Stemming is the process of removing affixes and leaving a word stem. This is done according to sets of rules that determine what characters to delete or replace. The first stemming algorithm was created by Julie Beth Lovins in 1968, although there had been earlier work done on the subject. In 1980, Martin Porter created the Porter Stemmer. This is certainly the most well-known stemming algorithm. He later created a domain-specific language and associated tools for writing stemming algorithms called snowball. Although people almost always use a predefined stemmer, if you find that there are affixes that are not being removed but should be, or the other way around, consider writing or modifying an existing algorithm.

Lemmatization

Lemmatization is the process of replacing a word with its lemma or head-word. The lemma is the form of a word that has a full dictionary entry. For example, if you look up “oxen” in a dictionary, it will likely redirect you to “ox.” Algorithmically, this is easy to implement but is dependent on the data you use for looking up lemmas.

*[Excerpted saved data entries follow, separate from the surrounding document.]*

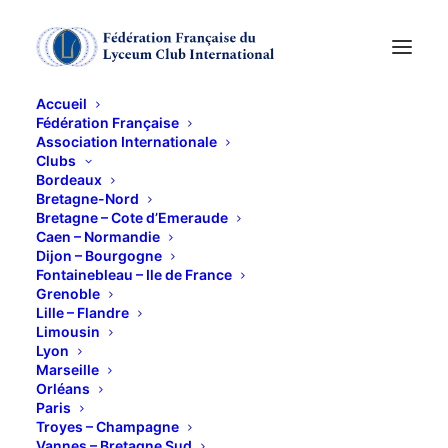
Accueil
Fédération Française
Association Internationale
Clubs
Marche vers la
Bordeaux
Bretagne-Nord
chapelle de Saint
Bretagne – Cote d’Emeraude
Caen – Normandie
Dijon – Bourgogne
Avoye
Fontainebleau – Ile de France
Grenoble
Lille – Flandre
24 SEPTEMBRE 2025
Limousin
Lyon
Marseille
Orléans
Paris
Troyes – Champagne
Vannes – Bretagne Sud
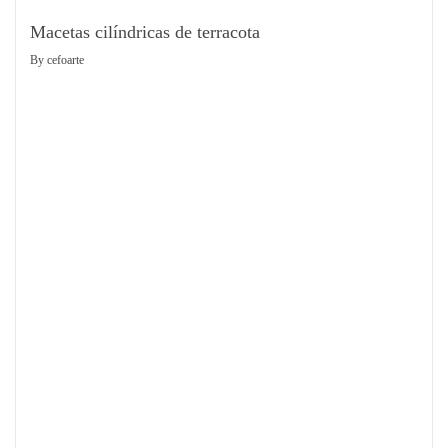
Macetas cilíndricas de terracota
By
cefoarte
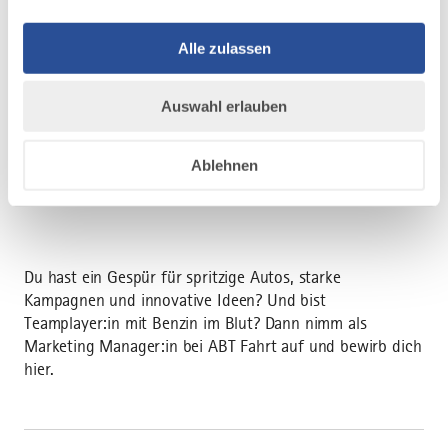
PART #3: Interview
Im Interview erfährt Pia, dass hier nicht nur eine
Alle zulassen
Komponente gefragt ist und die Zusammenarbeit mit den
verschiedenen Abteilungen wie ein gut geölter Motor
Auswahl erlauben
laufen sollten. Hast du das Zeug im Rennen zu bleiben?
AUF YOUTUBE ANSEHEN
Ablehnen
Du hast ein Gespür für spritzige Autos, starke
Kampagnen und innovative Ideen? Und bist
Teamplayer:in mit Benzin im Blut? Dann nimm als
Marketing Manager:in bei ABT Fahrt auf und bewirb dich
hier.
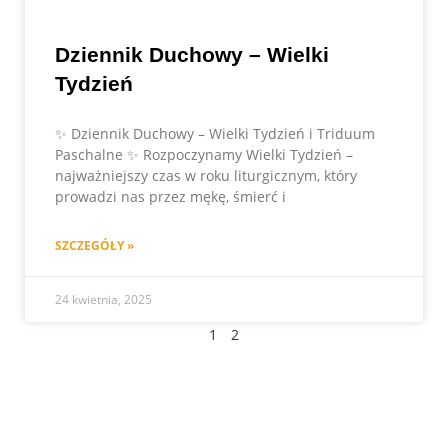
Dziennik Duchowy – Wielki
Tydzień
✨ Dziennik Duchowy – Wielki Tydzień i Triduum
Paschalne ✨ Rozpoczynamy Wielki Tydzień –
najważniejszy czas w roku liturgicznym, który
prowadzi nas przez mękę, śmierć i
SZCZEGÓŁY »
24 kwietnia, 2025
1
2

Stemming Versus Lemmatization

There are pros and cons to both stemming and lemmatization.

Stemming has the pro of requiring almost no memory, unlike lemmatization, which requires a dictionary.

Lemmatization is generally quicker, since it is just a hash map lookup.

Stemming can be easily tuned because it is based on an algorithm instead of a data source.

Lemmatization returns an actual word, which makes inspecting results easier.

Which method you use will depend on your task and your resource constraints.

Use stemming if:

You need to tune how much you reduce your vocabulary.
You have tight memory constraints and fewer time constraints.
You expect many new or unknown words.

Use lemmatization if:

You need results of processing exposed to users.
You have tight time constraints and less restriction on memory.

Let’s look at some examples of using stemming and lemmatization in Spark NLP.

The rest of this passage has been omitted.